L’ONG Transparence international France pointait d’ailleurs dans son rapport «l'écart entre les annonces et les actes» en matière de lutte contre les conflits d’intérêts, et a interrogé quatre éditorialistes sur le bilan du Président en la matière:
En outre, le Président sortant est le seul des dix candidats à la présidentielle avec Marine Le Pen à ne pas s’être prononcé sur la question des conflits d’intérêts, comme l’y invitait l’ONG. Il n’a pas non plus rempli sa fiche de déclaration d’intérêts.
Sa déclaration d'intérêts
Sollicité par Slate.fr et Transparence International France, il n’a pas rempli la fiche de déclaration d’intérêts.
Ce qu'il n'a pas déclaré
Le refus de Nicolas Sarkozy de remplir sa déclaration d’intérêts est d’autant plus étonnant que c’est, de loin, le candidat qui présente le plus de risques de conflits d’intérêts. S’il a renoncé à son siège d’administrateur de l’Etablissement public foncier des Hauts-de-Seine (EPF92) au moment où il a accédé à l’Elysée, il détient toujours 34% des parts de SELAS CSC, une société d’avocats spécialisée dans l’immobilier. Il s’est d’ailleurs porté caution personnelle d’un emprunt de 544.000 euros contracté par l’entreprise. Nicolas Sarkozy est de plus toujours inscrit au barreau de Paris.

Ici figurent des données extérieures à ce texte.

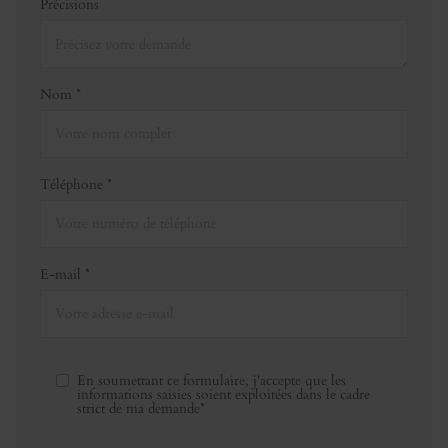
Précisions
Nom *
Téléphone *
E-mail *
En soumettant ce formulaire, j'accepte que les
informations saisies soient exploitées dans le cadre
strict de ma demande*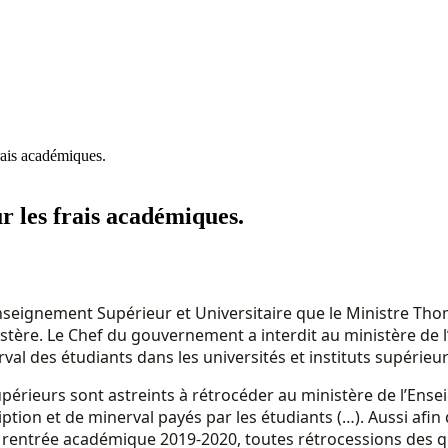
rais académiques.
r les frais académiques.
l’Enseignement Supérieur et Universitaire que le Ministre Th
tère. Le Chef du gouvernement a interdit au ministère de l
nerval des étudiants dans les universités et instituts supér
supérieurs sont astreints à rétrocéder au ministère de l’Ense
ription et de minerval payés par les étudiants (…). Aussi afi
entrée académique 2019-2020, toutes rétrocessions des quot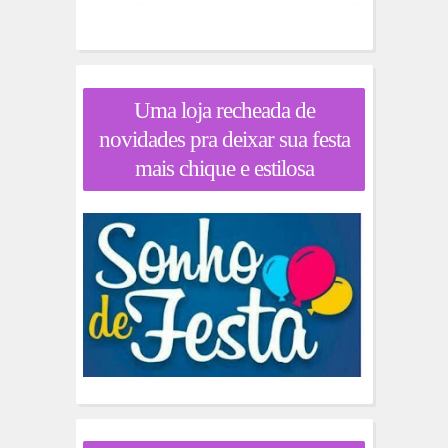
Uma loja recheada de
novidades pra deixar sua festa
mais chique e estilosa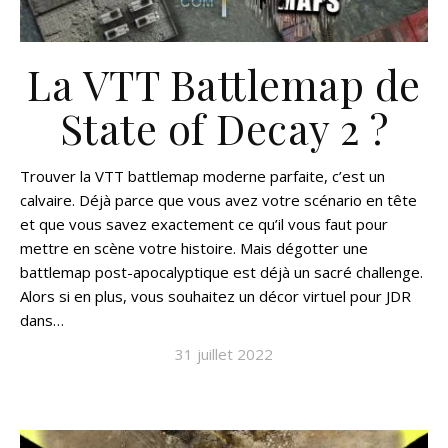
La VTT Battlemap de
State of Decay 2 ?
Trouver la VTT battlemap moderne parfaite, c’est un
calvaire. Déjà parce que vous avez votre scénario en tête
et que vous savez exactement ce qu’il vous faut pour
mettre en scène votre histoire. Mais dégotter une
battlemap post-apocalyptique est déjà un sacré challenge.
Alors si en plus, vous souhaitez un décor virtuel pour JDR
dans…
31 juillet 2022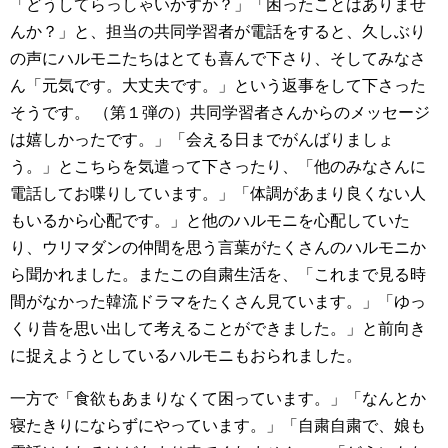
「どうしてらっしゃいかすか？」「困ったことはありませ
んか？」と、担当の共同学習者が電話をすると、久しぶり
の声にハルモニたちはとても喜んで下さり、そしてみなさ
ん「元気です。大丈夫です。」という返事をして下さった
そうです。 （第１弾の）共同学習者さんからのメッセージ
は嬉しかったです。」「会える日までがんばりましょ
う。」とこちらを気遣って下さったり、「他のみなさんに
電話してお喋りしています。」「体調があまり良くない人
もいるから心配です。」と他のハルモニを心配していた
り、ウリマダンの仲間を思う言葉がたくさんのハルモニか
ら聞かれました。またこの自粛生活を、「これまで見る時
間がなかった韓流ドラマをたくさん見ています。」「ゆっ
くり昔を思い出して考えることができました。」と前向き
に捉えようとしているハルモニもおられました。
一方で「食欲もあまりなくて困っています。」「なんとか
寝たきりにならずにやっています。」「自粛自粛で、娘も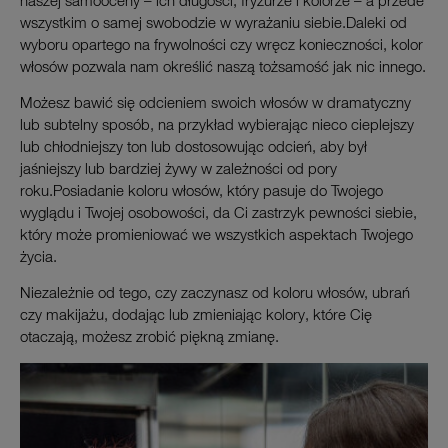
naszej samooceny – ich długości, fryzurze i kolorze – a przede
wszystkim o samej swobodzie w wyrażaniu siebie.Daleki od
wyboru opartego na frywolności czy wręcz konieczności, kolor
włosów pozwala nam określić naszą tożsamość jak nic innego.
Możesz bawić się odcieniem swoich włosów w dramatyczny
lub subtelny sposób, na przykład wybierając nieco cieplejszy
lub chłodniejszy ton lub dostosowując odcień, aby był
jaśniejszy lub bardziej żywy w zależności od pory
roku.Posiadanie koloru włosów, który pasuje do Twojego
wyglądu i Twojej osobowości, da Ci zastrzyk pewności siebie,
który może promieniować we wszystkich aspektach Twojego
życia.
Niezależnie od tego, czy zaczynasz od koloru włosów, ubrań
czy makijażu, dodając lub zmieniając kolory, które Cię
otaczają, możesz zrobić piękną zmianę.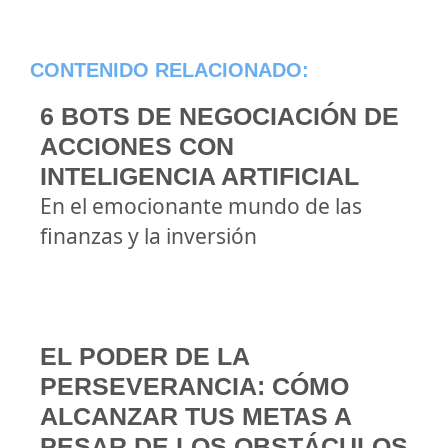
CONTENIDO RELACIONADO:
6 BOTS DE NEGOCIACIÓN DE
ACCIONES CON
INTELIGENCIA ARTIFICIAL
En el emocionante mundo de las
finanzas y la inversión
EL PODER DE LA
PERSEVERANCIA: CÓMO
ALCANZAR TUS METAS A
PESAR DE LOS OBSTÁCULOS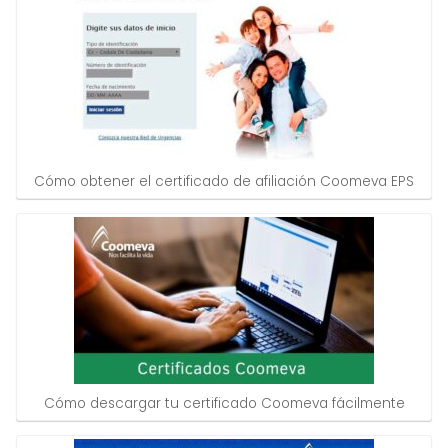
Cómo obtener el certificado de afiliación Coomeva EPS
Cómo descargar tu certificado Coomeva fácilmente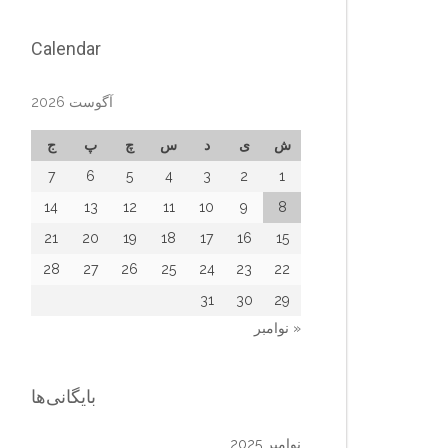
Calendar
آگوست 2026
ش
ی
د
س
چ
پ
ج
7
6
5
4
3
2
1
14
13
12
11
10
9
8
21
20
19
18
17
16
15
28
27
26
25
24
23
22
31
30
29
« نوامبر
بایگانی‌ها
نوامبر 2025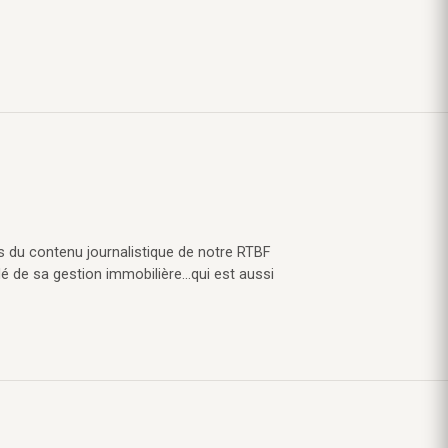
s du contenu journalistique de notre RTBF
lé de sa gestion immobilière…qui est aussi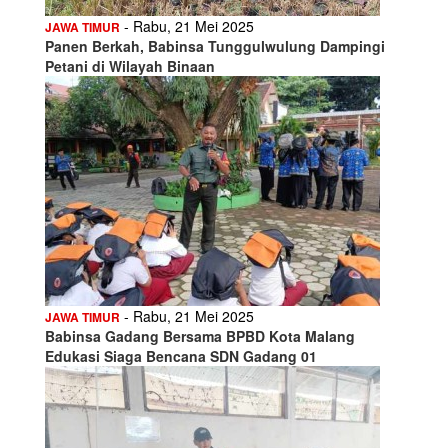
- Rabu, 21 Mei 2025
JAWA TIMUR
Panen Berkah, Babinsa Tunggulwulung Dampingi
Petani di Wilayah Binaan
- Rabu, 21 Mei 2025
JAWA TIMUR
Babinsa Gadang Bersama BPBD Kota Malang
Edukasi Siaga Bencana SDN Gadang 01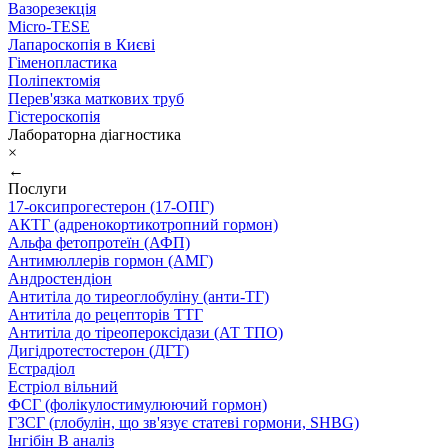
Вазорезекція
Micro-TESE
Лапароскопія в Києві
Гіменопластика
Поліпектомія
Перев'язка маткових труб
Гістероскопія
Лабораторна діагностика
×
←
Послуги
17-оксипрогестерон (17-ОПГ)
АКТГ (адренокортикотропний гормон)
Альфа фетопротеїн (АФП)
Антимюллерів гормон (АМГ)
Андростендіон
Антитіла до тиреоглобуліну (анти-ТГ)
Антитіла до рецепторів ТТГ
Антитіла до тіреопероксідази (АТ ТПО)
Дигідротестостерон (ДГТ)
Естрадіол
Естріол вільний
ФСГ (фолікулостимулюючий гормон)
ГЗСГ (глобулін, що зв'язує статеві гормони, SHBG)
Інгібін B аналіз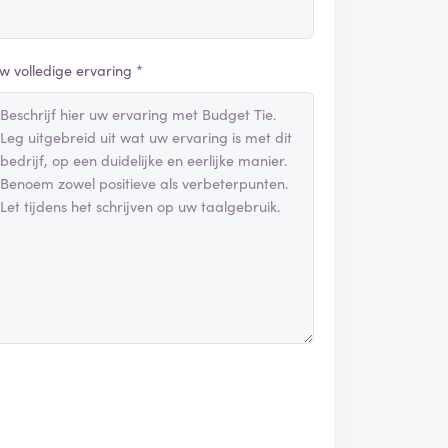
w volledige ervaring *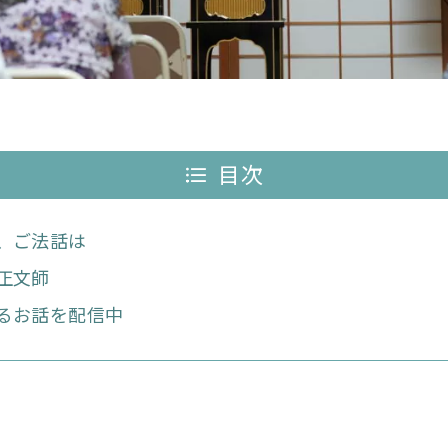
目次
、ご法話は
正文師
るお話を配信中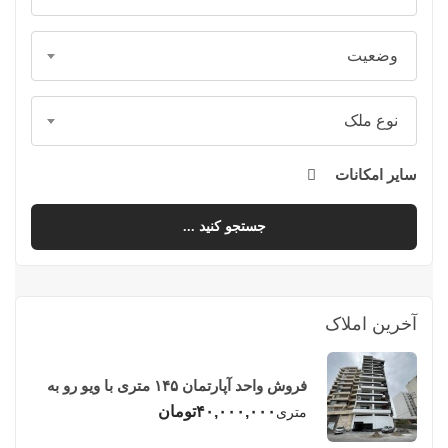
وضعیت
نوع ملک
سایر امکانات
جستجو کنید ...
آخرین املاک
فروش واحد آپارتمان ۱۴۵ متری با ویو رو به
دریا در فریدونکنار
۴۰,۰۰۰,۰۰۰
تومان
متری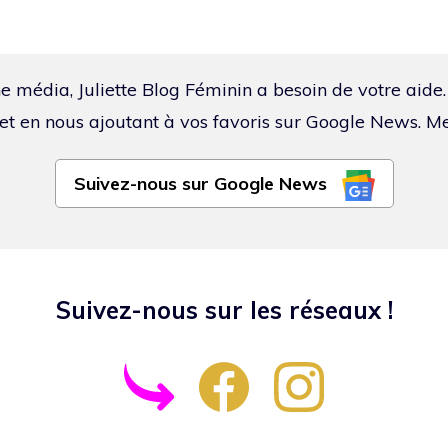
e média, Juliette Blog Féminin a besoin de votre aide
et en nous ajoutant à vos favoris sur Google News. Me
Suivez-nous sur Google News
Suivez-nous sur les réseaux !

Son fils, Jean Sarkozy, conseiller général a, comme son père une attirance pout l’immobilier. Le jeune conseiller général des Hauts-de-Seine, qui vient de décrocher sa licence de droit, est en effet administrateur de l’Office public de l’habitat de Levallois ainsi que de l’Etablissement public d’aménagement de La Défense Seine-Arche (Epadesa).
En 2009, il avait tenté de prendre la tête de l’Epad (à l’époque, l’Epad et l’Epasa n’avaient pas encore fusionné) mais les vives accusations de népotisme qu’il avait subies l’avaient finalement poussé à ne plus briguer la présidence de l’établissement et à se contenter d’un poste d’administrateur à l'office public de l'habitat de Levallois et à l'Epadesa.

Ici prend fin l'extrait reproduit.